Pregnancy due date changes are just one of the surprising things pregnancy can bring.
When your doctor gave you a due date, your mom-to-be mind surely started to anticipate the big day. You estimated when to start buying baby clothes, or mentally scheduled renovations to transform your study into a nursery. You may have even considered the perfect start date for your nanny.
But what if your doctor takes it all back and says it’s not your due date after all?
Don’t worry, pregnancy due date changes happen. Here are 4 major reasons why they do, and what these shifts can mean for your pregnancy.

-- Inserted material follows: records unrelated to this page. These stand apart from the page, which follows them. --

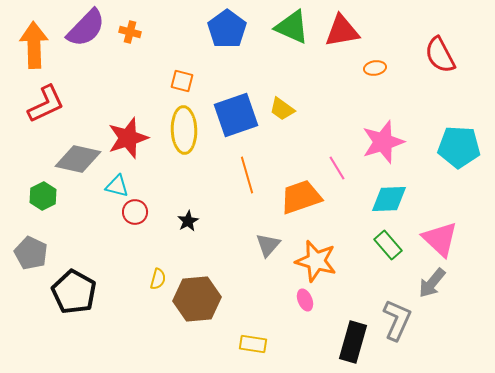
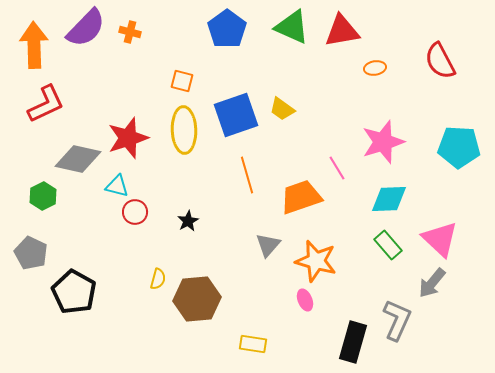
red semicircle: moved 6 px down
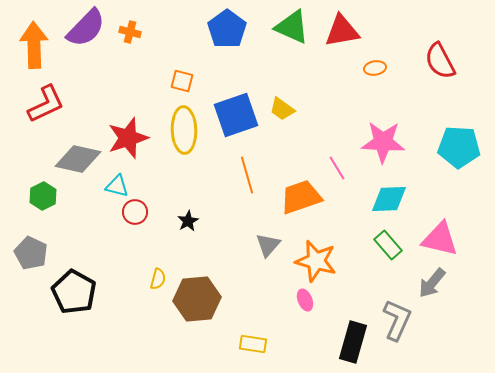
pink star: rotated 21 degrees clockwise
pink triangle: rotated 30 degrees counterclockwise
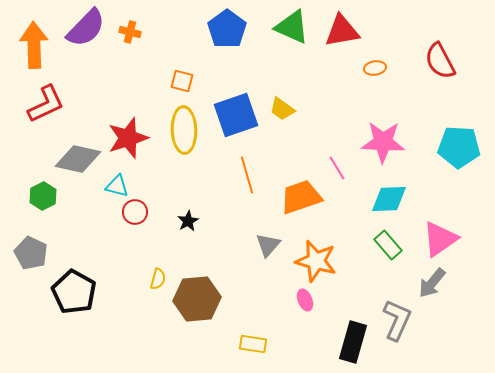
pink triangle: rotated 48 degrees counterclockwise
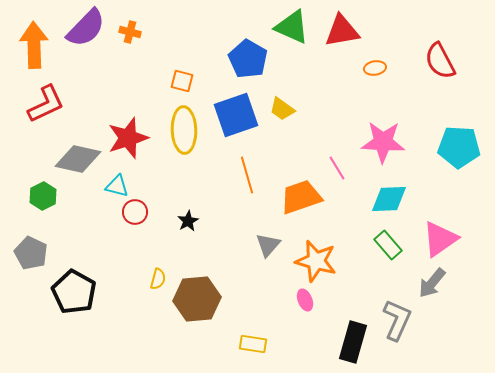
blue pentagon: moved 21 px right, 30 px down; rotated 6 degrees counterclockwise
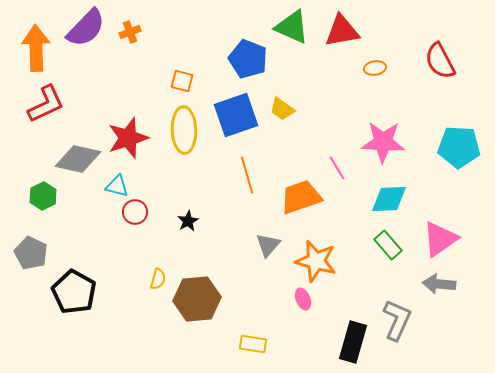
orange cross: rotated 35 degrees counterclockwise
orange arrow: moved 2 px right, 3 px down
blue pentagon: rotated 9 degrees counterclockwise
gray arrow: moved 7 px right, 1 px down; rotated 56 degrees clockwise
pink ellipse: moved 2 px left, 1 px up
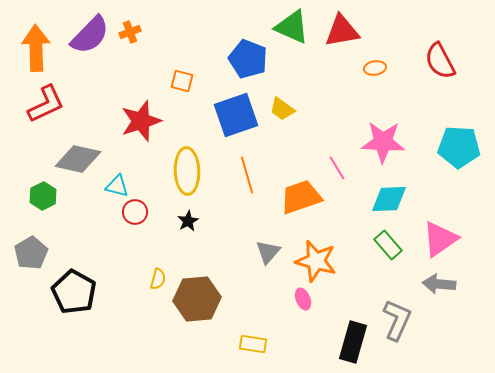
purple semicircle: moved 4 px right, 7 px down
yellow ellipse: moved 3 px right, 41 px down
red star: moved 13 px right, 17 px up
gray triangle: moved 7 px down
gray pentagon: rotated 16 degrees clockwise
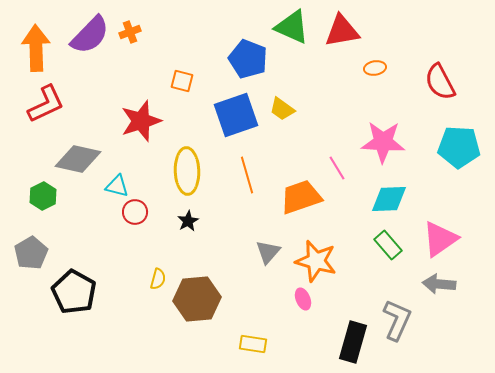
red semicircle: moved 21 px down
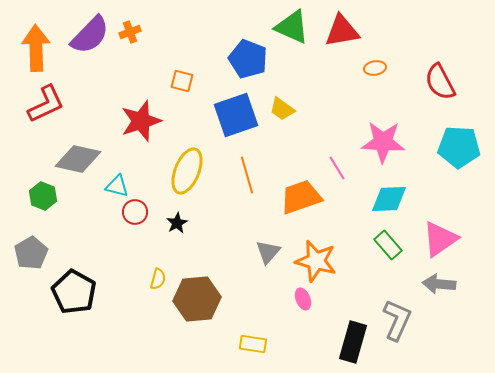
yellow ellipse: rotated 24 degrees clockwise
green hexagon: rotated 12 degrees counterclockwise
black star: moved 11 px left, 2 px down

To estimate your date of delivery, your doctor will ask when your last menstrual period was.
For women with irregular cycles, this can be tricky. An irregular period is when your cycle lasts for more than 28 days.
To calculate your due date, it’s important to remember that the time from ovulation to your next menstruation is about 14 days. So if your cycle is 33 days long, then ovulation most likely happened on day 18.
If, for instance, your last menstrual period (LMP) was October 1, just add 21 days (October 22) and then subtract 14 days to find out your LMP (October 8).
To remove all confusion, some doctors may recommend an ultrasound exam during the first trimester to find out a fetus’ gestational age.
A study by the American Journal of Obstetrics and Gynecology found that ultrasounds done in the first trimester – or specifically until 13 weeks of pregnancy – are more accurate in predicting your due date.
If your pregnancy is the result of in vitro fertilization or IVF, your doctor will take into account the embryo’s age and the date of transfer to calculate your due date.
During every doctor’s visit, your fundal measurement will be examined. This examination gives a clearer picture of how far along you are, based on the size of your uterus.
When you are carrying a bigger or smaller than average baby, your predicted due date can change. After your fundal measurement, your doctor can adjust your due date accordingly.
Your alpha fetoprotein (AFP) levels, which is a protein produced by your growing baby’s liver and yolk sac, is usually measured between week 14 and week 22.
If your AFP level is high, it can mean your predicted due date is inaccurate.
In some cases, it means there is a chance your unborn child has a genetic abnormality.
Due date miscalculation can cause anxiety for most parents, but the important thing is to be prepared for the unexpected. This is, after all, a useful skill that parents can start honing even before their baby comes.
It’s true that you can’t plan every little thing about parenting. But you can prepare yourself for whenever your baby is ready to come out into the world!